Thus, in the embodiment of the invention, a complete set of distributed and highly available task scheduling system supporting multi-task scheduling, task fragmentation and batch processing is provided. Compared with the prior art, the invention realizes the registry service based on the database, realizes the support of massive internet concurrent scheduling scenes through the database sub-database and sub-table technology, and successfully solves the problem that the processing capacity of the centralized registry Zookeeper is limited. Meanwhile, the invention does not depend on the TCP connection of the Zookeeper as the basis of the re-fragmentation of the scheduling task, thereby improving the stability of the scheduling center. Finally, the task scheduling logic and the service processing logic in the existing scheme are arranged in two independent clusters for processing, so that the flexible capacity expansion of the scheduling logic node and the service logic node is realized, and the flexibility of the system is improved.
Although the task scheduling method of the present invention is described above by taking the task scheduling system shown in fig. 2 as an example, this does not limit the application scenario of the present invention.
It should be noted that, for the convenience of description, the foregoing method embodiments are described as a series of acts, but those skilled in the art will appreciate that the present invention is not limited by the order of acts described, and that some steps may in fact be performed in other orders or concurrently. Moreover, those skilled in the art will appreciate that the embodiments described in the specification are presently preferred and that no acts or modules are necessarily required to implement the invention.

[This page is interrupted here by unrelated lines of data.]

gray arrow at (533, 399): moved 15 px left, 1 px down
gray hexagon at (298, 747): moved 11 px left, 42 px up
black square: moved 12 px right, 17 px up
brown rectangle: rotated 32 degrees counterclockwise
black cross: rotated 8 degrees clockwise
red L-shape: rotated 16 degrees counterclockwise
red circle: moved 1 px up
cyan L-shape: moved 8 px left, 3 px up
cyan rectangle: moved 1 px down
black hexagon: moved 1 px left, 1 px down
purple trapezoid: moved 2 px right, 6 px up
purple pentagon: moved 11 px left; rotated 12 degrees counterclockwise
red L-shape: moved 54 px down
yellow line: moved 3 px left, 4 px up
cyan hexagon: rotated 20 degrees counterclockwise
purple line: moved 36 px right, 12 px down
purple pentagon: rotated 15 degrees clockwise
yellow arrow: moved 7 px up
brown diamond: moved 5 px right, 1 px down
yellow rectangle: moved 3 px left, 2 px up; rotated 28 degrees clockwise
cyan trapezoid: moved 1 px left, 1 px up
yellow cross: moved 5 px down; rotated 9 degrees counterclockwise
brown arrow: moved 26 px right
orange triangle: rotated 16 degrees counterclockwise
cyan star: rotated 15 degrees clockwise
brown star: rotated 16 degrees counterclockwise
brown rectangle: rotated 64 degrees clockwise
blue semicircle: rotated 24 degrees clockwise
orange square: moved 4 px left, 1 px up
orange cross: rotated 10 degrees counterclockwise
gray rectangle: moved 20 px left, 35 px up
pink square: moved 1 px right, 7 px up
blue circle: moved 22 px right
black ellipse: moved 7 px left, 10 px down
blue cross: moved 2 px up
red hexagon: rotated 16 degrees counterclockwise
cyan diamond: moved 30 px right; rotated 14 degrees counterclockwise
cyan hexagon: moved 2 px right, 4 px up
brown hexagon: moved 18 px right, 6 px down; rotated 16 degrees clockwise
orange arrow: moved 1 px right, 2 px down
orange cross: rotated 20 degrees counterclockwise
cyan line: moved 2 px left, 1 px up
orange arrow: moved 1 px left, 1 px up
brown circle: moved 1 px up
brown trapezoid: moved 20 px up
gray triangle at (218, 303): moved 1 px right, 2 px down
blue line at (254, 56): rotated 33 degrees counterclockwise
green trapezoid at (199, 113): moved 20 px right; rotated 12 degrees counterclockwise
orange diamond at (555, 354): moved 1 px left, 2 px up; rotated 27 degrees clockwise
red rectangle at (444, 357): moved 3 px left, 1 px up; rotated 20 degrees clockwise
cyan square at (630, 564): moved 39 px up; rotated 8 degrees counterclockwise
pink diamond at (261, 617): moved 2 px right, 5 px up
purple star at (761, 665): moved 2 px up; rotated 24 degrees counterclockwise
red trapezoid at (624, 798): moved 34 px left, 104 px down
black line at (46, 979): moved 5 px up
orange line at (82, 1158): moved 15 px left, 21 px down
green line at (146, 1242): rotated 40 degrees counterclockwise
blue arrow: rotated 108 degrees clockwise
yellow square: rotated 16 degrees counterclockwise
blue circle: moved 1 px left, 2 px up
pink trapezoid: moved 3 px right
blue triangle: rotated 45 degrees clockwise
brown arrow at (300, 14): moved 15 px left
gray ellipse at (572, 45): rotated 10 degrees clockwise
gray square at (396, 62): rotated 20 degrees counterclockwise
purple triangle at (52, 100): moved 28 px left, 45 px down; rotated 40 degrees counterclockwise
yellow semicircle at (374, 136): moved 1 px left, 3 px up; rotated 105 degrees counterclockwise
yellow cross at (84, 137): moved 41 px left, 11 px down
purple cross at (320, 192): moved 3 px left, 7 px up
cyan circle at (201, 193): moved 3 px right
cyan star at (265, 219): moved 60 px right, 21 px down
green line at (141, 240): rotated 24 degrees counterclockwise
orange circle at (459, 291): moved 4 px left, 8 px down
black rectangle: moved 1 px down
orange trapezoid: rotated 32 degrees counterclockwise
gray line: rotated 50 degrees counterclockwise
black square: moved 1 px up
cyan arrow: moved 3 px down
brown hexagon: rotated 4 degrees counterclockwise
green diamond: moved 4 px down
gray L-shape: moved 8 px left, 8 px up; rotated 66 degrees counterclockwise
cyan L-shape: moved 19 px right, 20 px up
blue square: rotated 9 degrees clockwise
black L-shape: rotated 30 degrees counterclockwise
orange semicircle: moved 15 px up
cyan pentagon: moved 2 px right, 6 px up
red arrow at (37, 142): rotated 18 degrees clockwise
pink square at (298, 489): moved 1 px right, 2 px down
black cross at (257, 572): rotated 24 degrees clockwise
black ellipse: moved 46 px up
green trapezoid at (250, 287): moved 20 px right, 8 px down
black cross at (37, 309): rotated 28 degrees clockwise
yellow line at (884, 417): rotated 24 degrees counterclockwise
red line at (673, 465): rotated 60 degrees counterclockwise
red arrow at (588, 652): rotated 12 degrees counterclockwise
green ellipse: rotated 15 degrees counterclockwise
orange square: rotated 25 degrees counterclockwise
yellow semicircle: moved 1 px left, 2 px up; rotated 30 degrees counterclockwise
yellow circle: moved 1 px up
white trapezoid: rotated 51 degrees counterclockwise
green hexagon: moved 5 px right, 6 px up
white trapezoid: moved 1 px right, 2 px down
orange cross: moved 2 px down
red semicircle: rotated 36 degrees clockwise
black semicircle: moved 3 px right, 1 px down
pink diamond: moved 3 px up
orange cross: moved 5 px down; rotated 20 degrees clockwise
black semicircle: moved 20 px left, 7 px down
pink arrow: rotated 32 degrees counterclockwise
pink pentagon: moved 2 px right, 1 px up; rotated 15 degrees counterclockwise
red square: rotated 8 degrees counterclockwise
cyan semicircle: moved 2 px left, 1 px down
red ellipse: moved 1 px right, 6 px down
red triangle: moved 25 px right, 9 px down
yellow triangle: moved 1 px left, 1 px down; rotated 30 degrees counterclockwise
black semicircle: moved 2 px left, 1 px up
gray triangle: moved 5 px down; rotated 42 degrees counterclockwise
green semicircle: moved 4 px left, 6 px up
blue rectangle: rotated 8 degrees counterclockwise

To facilitate a better implementation of the above-described aspects of embodiments of the present invention, the task scheduling system shown in FIG. 2 is further described below.
The task scheduling system provided by the embodiment of the invention can comprise: setting at least one scheduling system for scheduling applications and setting at least one execution system for executing the applications; the scheduling application can be used for starting a scheduling thread and distributing the scheduling thread to a fragment item of the current task type; the scheduling thread can be used for selecting an execution application for processing the fragment item and sending a scheduling strategy preset for the current task type and the identifier of the fragment item to the selected execution application; the executing application is operable to: and when a task to be executed belonging to the current task type is received, acquiring the service data of the fragment item of the task to be executed according to the scheduling strategy and the identifier of the fragment item so as to process the fragment item of the task to be executed.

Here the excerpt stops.